No campo do direito, a comunidade passa a resolver seus conflitos e estabelecer regras próprias no cotidiano dessas localidades, uma vez que é possível perceber que o sistema penal estatal, ainda que dada a importância de seu limite normativo – em razão de suas consequências irreparáveis –, nem sempre busca unicamente a proteção de um bem jurídico (coisa); mas sua organização demonstra também grande intenção em criminalizar determinadas parcelas da população. Dessa forma, as normas são estruturadas como instrumento de domínio do grupo socialmente superior e como meio de opressão ao grupo socialmente inferior.
A favela, há muitas décadas, é associada à criminalidade e à ausência do Estado que, por ser indiferente a esses territórios esquecidos, foi substituído por uma rede jurídica própria da favela. A noção de isolamento físico e social da favela demonstra, desde o passado, o pensamento de separação e exclusão oposto à integração e convivência.
Observamos que os problemas urbanos não são recentes, o quadro urbano atual se constitui em um dos maiores desafios neste século. As cidades não tinham e ainda não têm estrutura para dar assistência à grande demanda de moradores. Com o agravo da violência urbana, descaso com os cidadãos de baixa renda, o preconceito envolvendo racismo e a desigualdade social; uma parcela da população urbana se aloja e ocupa regiões irregulares da cidade.
O solo impróprio para criação de moradias, a ausência de saneamento básico, a deficiência de meios de transportes capazes de alcançar as mais extremas regiões dos periféricas, a carência de variados trabalhos sociais e de lazer para as presentes e futuras gerações, a péssima distribuição espacial da população e a falta de planos e de modos para evitar e corrigir as distorções e seus efeitos negativos sobre o meio ambiente, vão na direção inversa do que deveria ser seguido pelas autoridades, obedecendo a lei nº 10.257, de 10 de julho de 2001, o Estatuto da Cidade.

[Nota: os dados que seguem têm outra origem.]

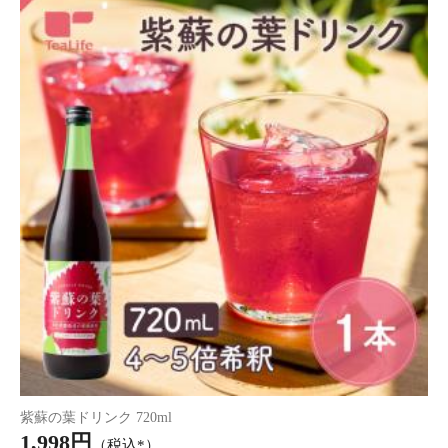
紫蘇の葉ドリンク 720ml
1,998円
（税込*）
19P
(1.0%)
【まとめ買い】紫蘇の葉ドリ
【まとめ買い】紫蘇の葉ドリ
ンク 720ml 3本セット
ンク 720ml 2本セット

Segundo a UNICAMP, “o Estatuto da Cidade ao regulamentar as exigências constitucionais reúne normas relativas à ação do poder público na regulamentação do uso da propriedade urbana em prol do interesse público, da segurança e do bem estar dos cidadãos, bem como do equilíbrio ambiental.
Os moradores das favelas, não somente do estado do Rio de Janeiro, mas todos os moradores das regiões carentes do país, não recebem um terço do que está previsto no texto da lei. De acordo com uma pesquisa de campo e observações feitas pelo grupo Observatório de Favelas (OSCIP) chegou-se a conclusão que “[...] a favela é um território onde a incompletude de políticas e de ações do Estado se fazem historicamente recorrentes, em termos da dotação de serviços de infra-estrutura urbana (rede de água e esgoto, coleta de lixo, iluminação pública e limpeza de ruas) e de equipamentos coletivos (educacionais, culturais, de saúde, de esporte e de lazer) em quantidade e qualidade para as famílias ali residentes”.
O governo procura formas de contornar a situação precária dos moradores criando normas e atualizando regras para manter a paz social. Contudo, a ineficácia da aplicação dessas normas é visível e, principalmente, sentida pelas pessoas carentes de ações que providenciem as necessidades básicas de sua vizinhança.
A análise e o debate sobre a pluralidade jurídica nas comunidades periféricas brasileiras está longe de acabar. Devemos sempre ter em mente o quanto nossa sociedade é completamente desigual e que os direitos fundamentais, previstos na Constituição Federal de 1988, como à vida, à igualdade, à dignidade, à segurança, à honra, à liberdade e à propriedade não são de fato garantidos aos indivíduos que fazem parte das classes pobres do nosso país. E é em razão dessa ausência que se faz necessária a implementação de novas formas de resolução de conflitos dentro dessas comunidades.